The University of Utah has since used the program's data to recruit families for heart disease studies, Johnson said. New research on how many of the high risk families made lifestyle changes - and maintained them - is expected to be published soon.

Also, an online pilot version of the questionnaire is almost ready, Adams said, and will be made available on the Web.

"What do we need to know?" Surveying her family medical history inspired Marian Gleason to change her life.

Her maternal grandfather died of a heart attack at 48. All seven of his sons - Gleason's uncles - had heart attacks and open heart surgeries in their 40s, and two of his four daughters, including Gleason's mother, died of heart attacks.

Gleason's father also died of a heart attack - at 63.

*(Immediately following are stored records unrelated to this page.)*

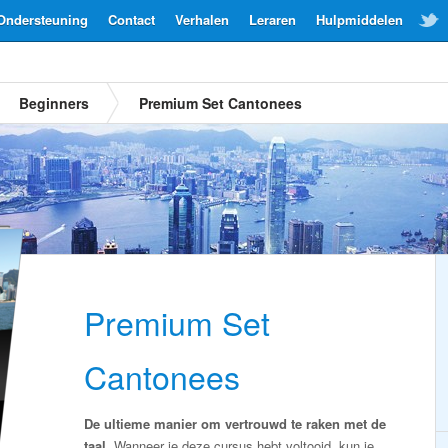
Ondersteuning
Contact
Verhalen
Leraren
Hulpmiddelen
Beginners
Premium Set Cantonees
Premium Set
Cantonees
De ultieme manier om vertrouwd te raken met de
taal.
Wanneer je deze cursus hebt voltooid, kun je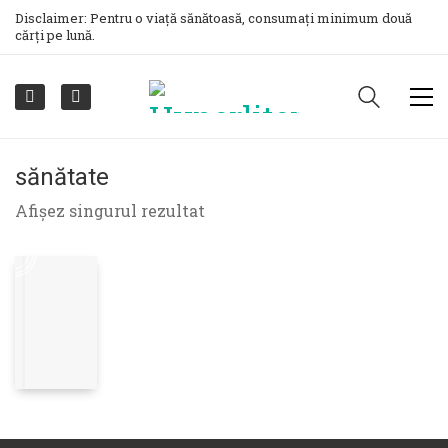
Disclaimer: Pentru o viață sănătoasă, consumați minimum două
cărți pe lună.
sănătate
Afișez singurul rezultat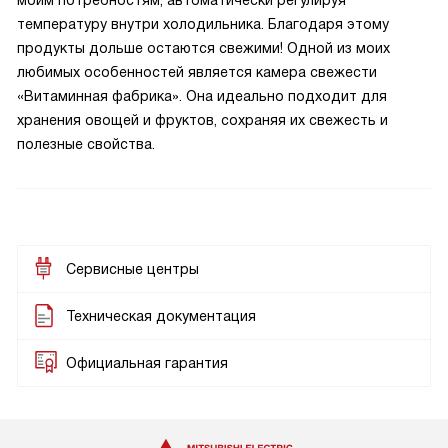
моим потребностям, автоматически регулируя
температуру внутри холодильника. Благодаря этому
продукты дольше остаются свежими! Одной из моих
любимых особенностей является камера свежести
«Витаминная фабрика». Она идеально подходит для
хранения овощей и фруктов, сохраняя их свежесть и
полезные свойства.
Сервисные центры
Техническая документация
Официальная гарантия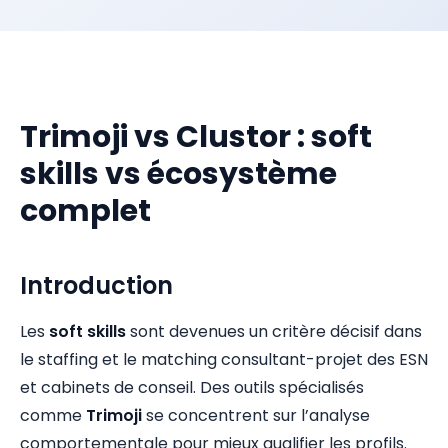
Trimoji vs Clustor : soft
skills vs écosystème
complet
Introduction
Les
soft skills
sont devenues un critère décisif dans
le staffing et le matching consultant-projet des ESN
et cabinets de conseil. Des outils spécialisés
comme
Trimoji
se concentrent sur l’analyse
comportementale pour mieux qualifier les profils.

Now Gleason, 67 and the oldest of 10 children, is among only a handful of her siblings who haven't had a heart attack or open heart surgery. Diagnosed with diabetes type two several years ago, she adopted a healthier diet and became more active - exercising and taking a job in a bakery - and shed 45 pounds.

"When I passed 63, I was excited," she said.

Campbell, a professional genealogist, hopes that sharing her family health history with her children and grandchildren can spare them the surgeries, radiation and chemotherapy she has endured as a breast-cancer patient.

Her 26-year-old daughter, for example, is slated to receive her first mammogram in two years - earlier than most women, who don't usually begin getting the X-rays until their 40s.

"It's just a matter of knowing what the [family health care] history is and being really proactive with your own health care and going in to your doctor and saying, 'Look, I have a history of this and a history of this and a history of this - what do we need to know?' '' Campbell said.